Crystal opals are also transparent, but they do have the play of color.
Boulder opals (another type of opal) have a layer of stone from mining left on opal that occur in a thin layer. Boulder opals can command prices second only to black opals.
Composite Opal - Opal Doublet and Opal Triplet
Opals used in jewelry are usually one piece of solid opal. However, some opals are found in very thin layers (therefore is very fragile and easily break). To prevent that happens, the opal is sometimes glued to a base of obsidian, potch, basalt etc (usually black backing piece, thus resembling natural black opal). These two stones are called “opal doublets”.
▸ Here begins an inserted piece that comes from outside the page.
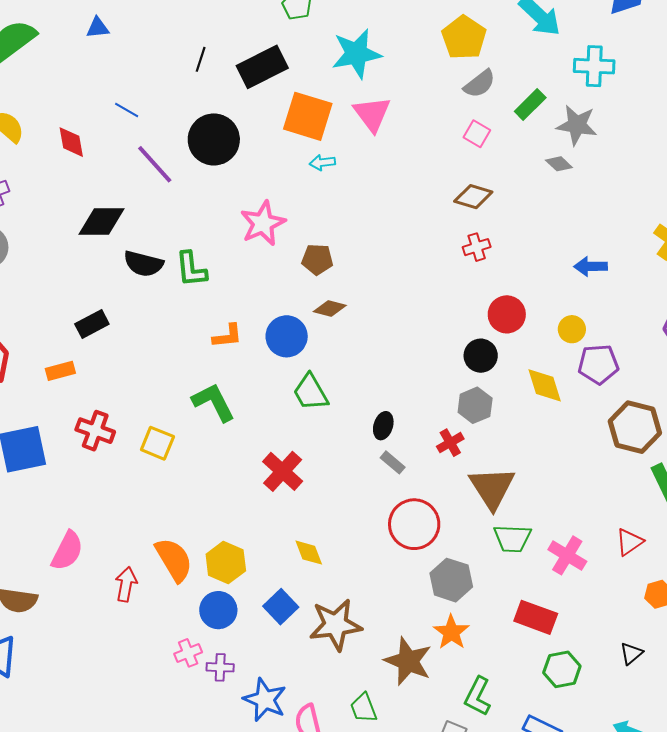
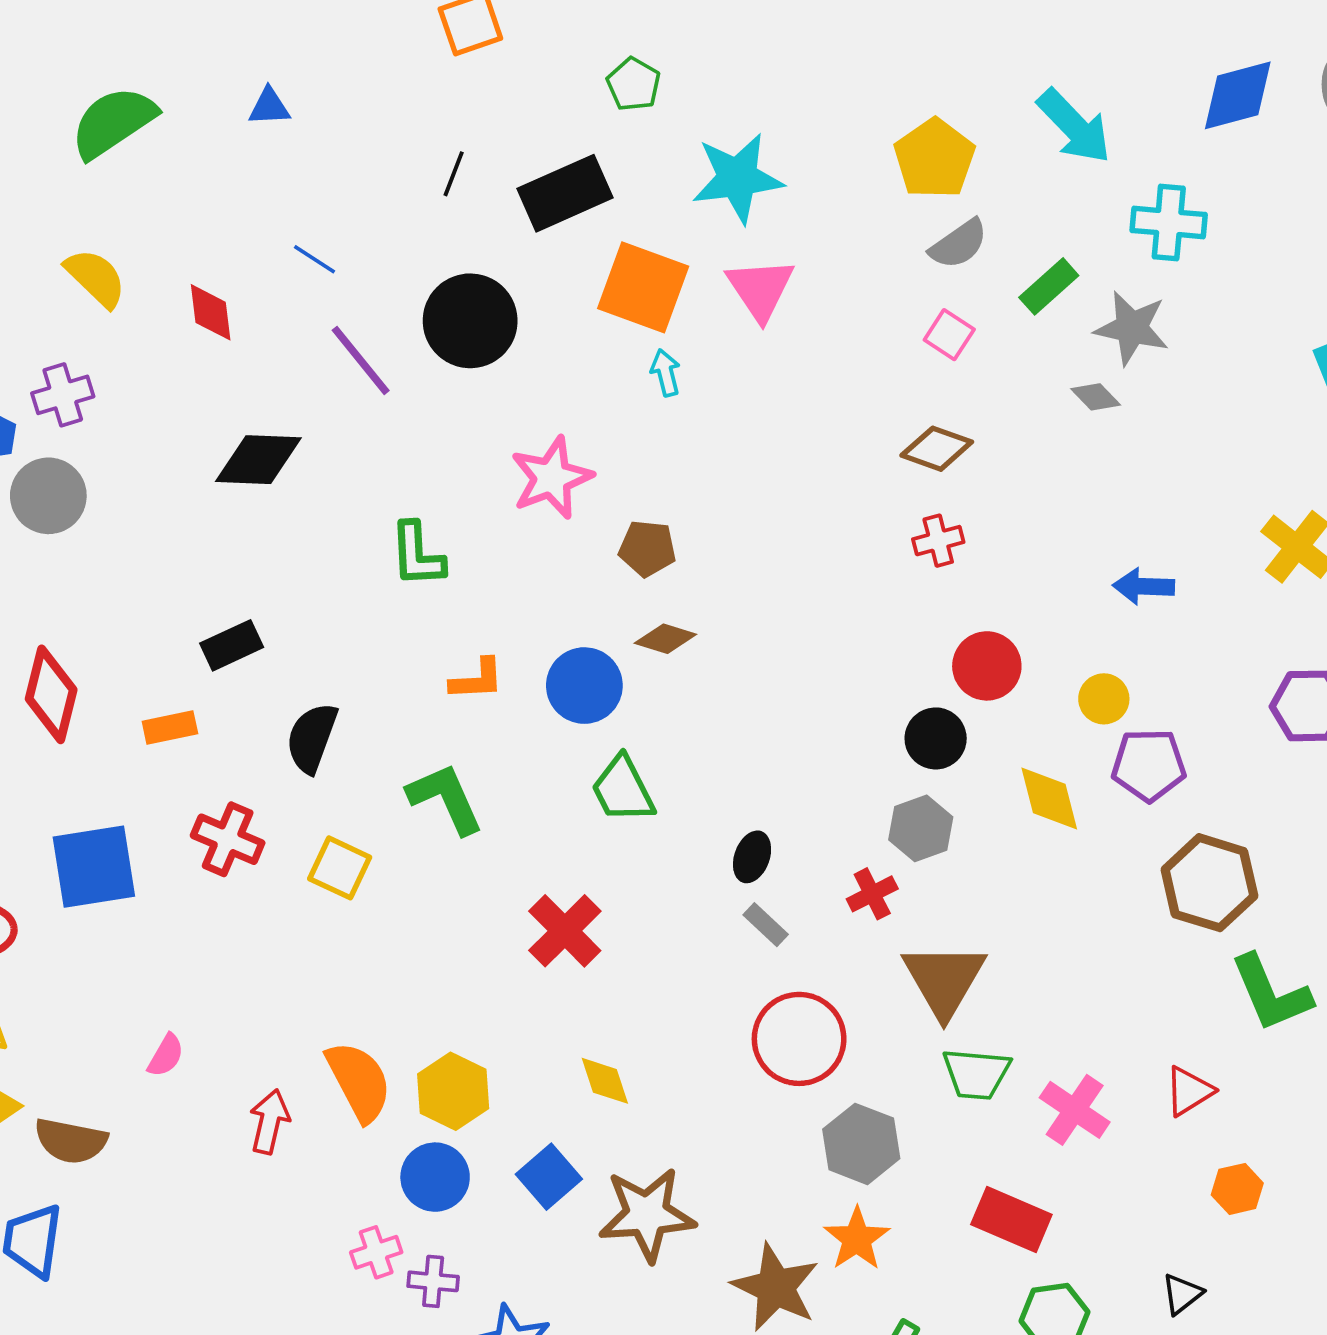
cyan arrow: (322, 163) -> (666, 373), turned 80
black semicircle: (144, 264) -> (312, 738), moved, turned 93
pink semicircle: (67, 551) -> (166, 1055), size x0.6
In order to protect the opal layer of the doublet, a transparent top is sometimes placed over it (often of quartz). Now the stone is made up of three pieces and rather look like a sandwich. What you have now is a “opal triplet”. A doublet opal is more valuable and expensive than a triplet because it has greater opal content.
However, doublet and triplet opals can be damaged by prolonged exposure to water (or any liquid) as the water penetration can cause the glue to deteriorate and eventually separate the layers, causing the opal to take on a foggy or cloudy appearance. The origin of the “never get your opal wet” misconception comes from this fact.
Australia is the world’s main producer of opal, although much of it is processed and traded in Asia. The majority of light opal, the most common and least expensive variety, is cut and polished in factories in China, then set into mass-market jewelry for distribution throughout the world. Japan is the primary market for the much more expensive black opal. Recently, Indonesia discovered several opal deposits on the island of Java. Only small quantities have been mined to date and most of it is set into souvenir jewelry sold within Indonesia.
Among of all the hues in opals, reds against black are the most rare, while white and greens are the most common. Precious opals are multi-colored and known for their "play of color". Darker body tones (main background color) are more valuable than light or white body tones. Opals are valued by many cultures, and could be found in both the new world and the old.
It is believed opals have special properties:
- Be able to make the owner happy, normally it shines if the wearer is happy and stop shining if the wearer is moody.
- Protect the eyes and cure eyes disease.
- Gives the wearer little foresight and memory power.